**Exercise goal:** If a line of the material contains "برای", copy it.

▼▼▼

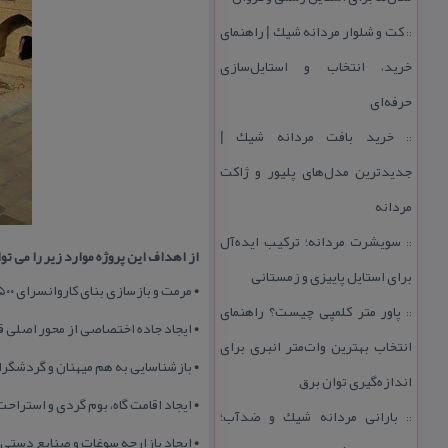
كت و شلوار مردانه شیك | راهنمای
::
خرید، انتخاب و استایل‌سازی
حرفه‌ای
خرید بافت مردانه شیك |
::
جدیدترین مدل‌های پلیور و ژاكت
مردانه
سویشرت مردانه؛ تركیب ایده‌آل
::
از اهداف این پروژه موارد زیر را می توا
برای استایل پاییزی و زمستانی
• مرمت و بازسازی بنای كاروانسرای ۵۰۰ ساله دودهك
پاور متر كلمپی چیست؟ راهنمای
::
• ایجاد جاده اختصاصی از محور اصلی 
انتخاب بهترین وات‌متر انبری برای
• بازشناسایی به هم میهنان و گردشگرا
اندازه‌گیری توان برق
• ایجاد اقامت گاه، بوم گردی و استراح
بارانی مردانه شیك و ضدآب؛
::
• ایجاد بازارچه سوغات و صنایع دستی 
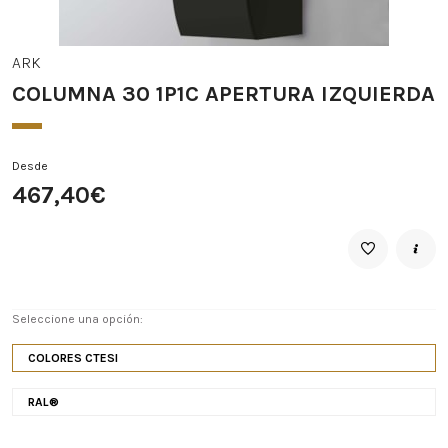
ARK
COLUMNA 30 1P1C APERTURA IZQUIERDA
Desde
467,40€
Seleccione una opción:
COLORES CTESI
RAL®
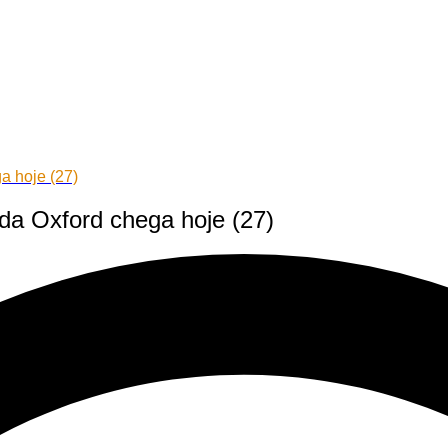
a hoje (27)
 da Oxford chega hoje (27)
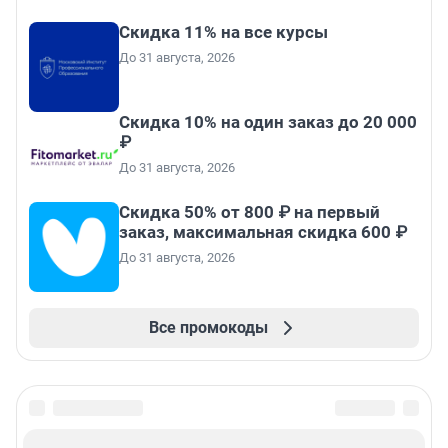
Скидка 11% на все курсы
До 31 августа, 2026
Скидка 10% на один заказ до 20 000
₽
До 31 августа, 2026
Скидка 50% от 800 ₽ на первый
заказ, максимальная скидка 600 ₽
До 31 августа, 2026
Все промокоды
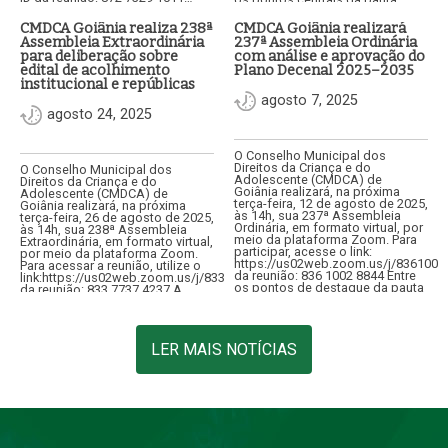
estão a análise e aprovação do…
CMDCA Goiânia realiza 238ª
CMDCA Goiânia realizará
Assembleia Extraordinária
237ª Assembleia Ordinária
para deliberação sobre
com análise e aprovação do
edital de acolhimento
Plano Decenal 2025–2035
institucional e repúblicas
agosto 7, 2025
agosto 24, 2025
O Conselho Municipal dos
Direitos da Criança e do
O Conselho Municipal dos
Adolescente (CMDCA) de
Direitos da Criança e do
Goiânia realizará, na próxima
Adolescente (CMDCA) de
terça-feira, 12 de agosto de 2025,
Goiânia realizará, na próxima
às 14h, sua 237ª Assembleia
terça-feira, 26 de agosto de 2025,
Ordinária, em formato virtual, por
às 14h, sua 238ª Assembleia
meio da plataforma Zoom. Para
Extraordinária, em formato virtual,
participar, acesse o link:
por meio da plataforma Zoom.
https://us02web.zoom.us/j/8361002
Para acessar a reunião, utilize o
da reunião: 836 1002 8844 Entre
link:https://us02web.zoom.us/j/83377374237ID
os pontos de destaque da pauta
da reunião: 833 7737 4237 A
está…
convocação tem como objetivo
apreciar consulta…
LER MAIS NOTÍCIAS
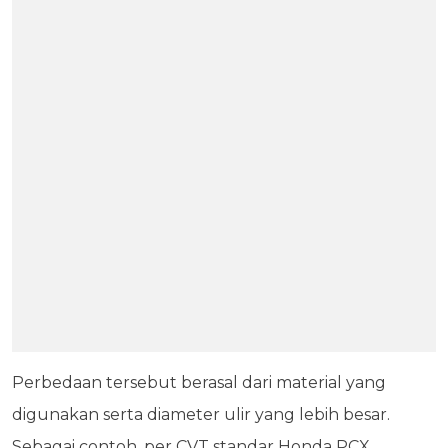
Perbedaan tersebut berasal dari material yang
digunakan serta diameter ulir yang lebih besar.
Sebagai contoh, per CVT standar Honda PCX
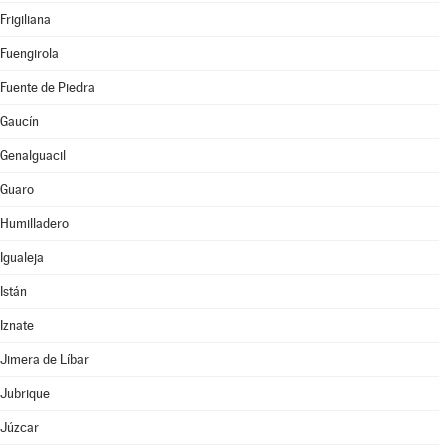
Frigiliana
Fuengirola
Fuente de Piedra
Gaucín
Genalguacil
Guaro
Humilladero
Igualeja
Istán
Iznate
Jimera de Líbar
Jubrique
Júzcar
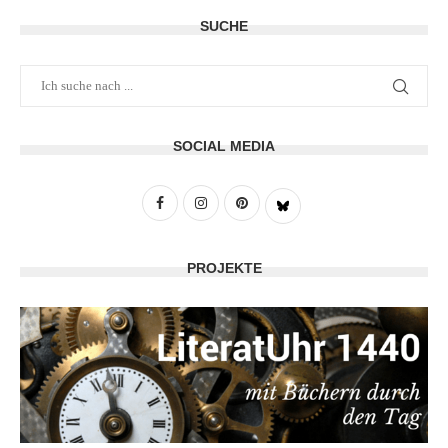
SUCHE
SOCIAL MEDIA
PROJEKTE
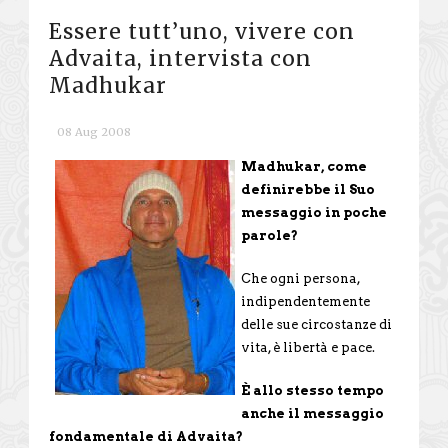
Essere tutt’uno, vivere con
Advaita, intervista con
Madhukar
08 Aug 2008
Madhukar, come
definirebbe il Suo
messaggio in poche
parole?
Che ogni persona,
indipendentemente
delle sue circostanze di
vita, è libertà e pace.
È allo stesso tempo
anche il messaggio
fondamentale di Advaita?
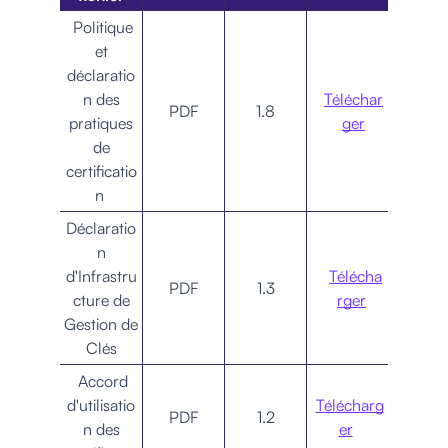
Politique
et
déclaratio
n des
Téléchar
PDF
1.8
pratiques
ger
de
certificatio
n
Déclaratio
n
d'Infrastru
Télécha
PDF
1.3
cture de
rger
Gestion de
Clés
Accord
d'utilisatio
Télécharg
PDF
1.2
n des
er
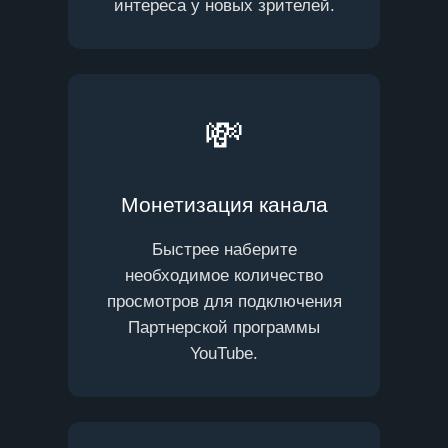
интереса у новых зрителей.
💸
Монетизация канала
Быстрее наберите
необходимое количество
просмотров для подключения
Партнерской программы
YouTube.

▲▲▲

**Exercise solution:**
برای استایل پاییزی و زمستانی
انتخاب بهترین وات‌متر انبری برای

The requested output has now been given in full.